Verzweigung der Renditen in der Eurozone

Im Ergebnis einer sowohl theoretischen als auch quantitativen Analyse kommen die Autoren einer aktuellen Studie zum Schluss, dass eine strenge Koordinierung der Fiskal-Politik in einer Währungsunion notwendig ist. Das angewandte Modell legt nahe, dass eine No-Bailout-Politik in einer Währungsunion nicht glaubwürdig sein kann.

Die Verfasser der Studie unterstreichen zugleich auch die ökonomische Bedeutung der Aussagen von Politikern und Entscheidungsträgern in einer Währungsunion. In der Tat ist hier an die Wortwahl von Mario Draghi, dem EZB-Präsidenten am 26. Juli 2012 zu erinnern: „The ECB is ready to do whatever it takes to preserve the euro“.

Wie in der folgenden Abbildung deutlich zu sehen ist, markiert das zitierte Versprechen von Draghi den Wendepunkt der Spreads der Staatsanleihen nach dem Höchststand der Weggabelung im Sog der europäischen Krise nach 2008.


Entwicklung der Spreads der Rendite für Staatsanleihen in der Eurozone, Graph: Michal Kobielarz, Burak Uras, Sylvester Eijffinger, in voxeu: “Sovereing debt, bailouts and contagion in the Eurozone


Das Phänomen des signifikanten Rückgangs der Renditen in einer Bilanzrezession (balance sheet recession) betrachtet Richard Koo als einen wesentlichen Bestandteil des sich selbst korrigierenden Mechanismus (self-corrective mechanism), den alle Volkswirtschaften vorweisen können.

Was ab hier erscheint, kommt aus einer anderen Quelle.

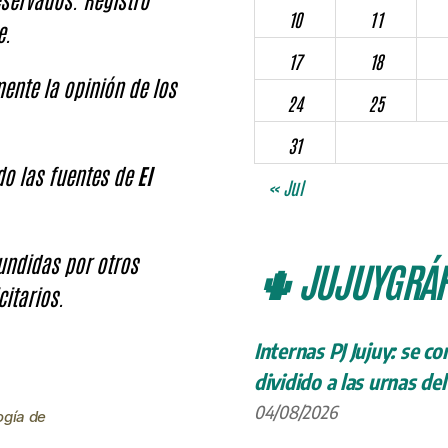
10
11
e.
17
18
ente la opinión de los
24
25
31
ndo las fuentes de
El
« Jul
fundidas por otros
🌵 JUJUYGRÁF
citarios.
Internas PJ Jujuy: se c
dividido a las urnas de
04/08/2026
ogía de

Die EWU bildet jedoch eine Ausnahme, weil institutionelle Investoren, die denken, dass das Haushaltsdefizit der eigenen Landesregierung zu hoch sei, die Möglichkeit haben, die Staatsanleihen eines anderen Landes zu kaufen, da alle Mitglieder der Währungsunion über dieselbe Währung verfügen und es daher kein Wechselkursrisiko gibt.

Das Problem ist, dass das Augenmerk wegen der restriktiven Regeln des Stabilitäts- und Wachstumspakt auf Haushaltskonsolidierung statt auf Fiskal-Stimulus gerichtet wird. Die Grössenordnung der Ersparnisbildung im Privatsektor wird ignoriert. Und die Grössenordnung des Haushaltsdefizits rückt immer mehr in den Mittelpunkt.

Dabei bietet der steile Rückgang der Renditen Unterstützung für Fiscal Stimulus und liefert einen Selbstkorrektur-Mechanismus in einer Bilanz-Rezession. Die Tatsache, dass der Selbstkorrektur-Mechanismus in der EWU nicht funktioniert ist, ein Beleg für die strukturelle Schwachstelle der Europäischen Union. 

Dass die Ersparnisbildung z.B. in Irland, Spanien und Portugal deutlich höher ist als das Haushaltsdefizit, deutet darauf hin, dass die Staatsausgaben zu wenig sind. Die "Deflationslücke" (deflationary gap) gleicht daher in einer Bilanz-Rezession der nicht geliehenen Ersparnisbildung (unborrowed savings) im Privatsektor. Man denke daran, dass die Nominalzinsen nahe null (zero lower bound) liegen.

Fazit: Wenn einer spart, muss ein anderer Schulden machen. Eine Volkswirtschaft kann nicht als Ganzes Geld sparen. Jemand muss das angesparte Geld aufnehmen, d.h. sich verschulden, um zu investieren. Da der Privatsektor keine Verwendung für die Ersparnisse findet, entfällt die Aufgabe auf die öffentliche Hand, die als die einzige Kreditnehmerin im Spiel bleibt.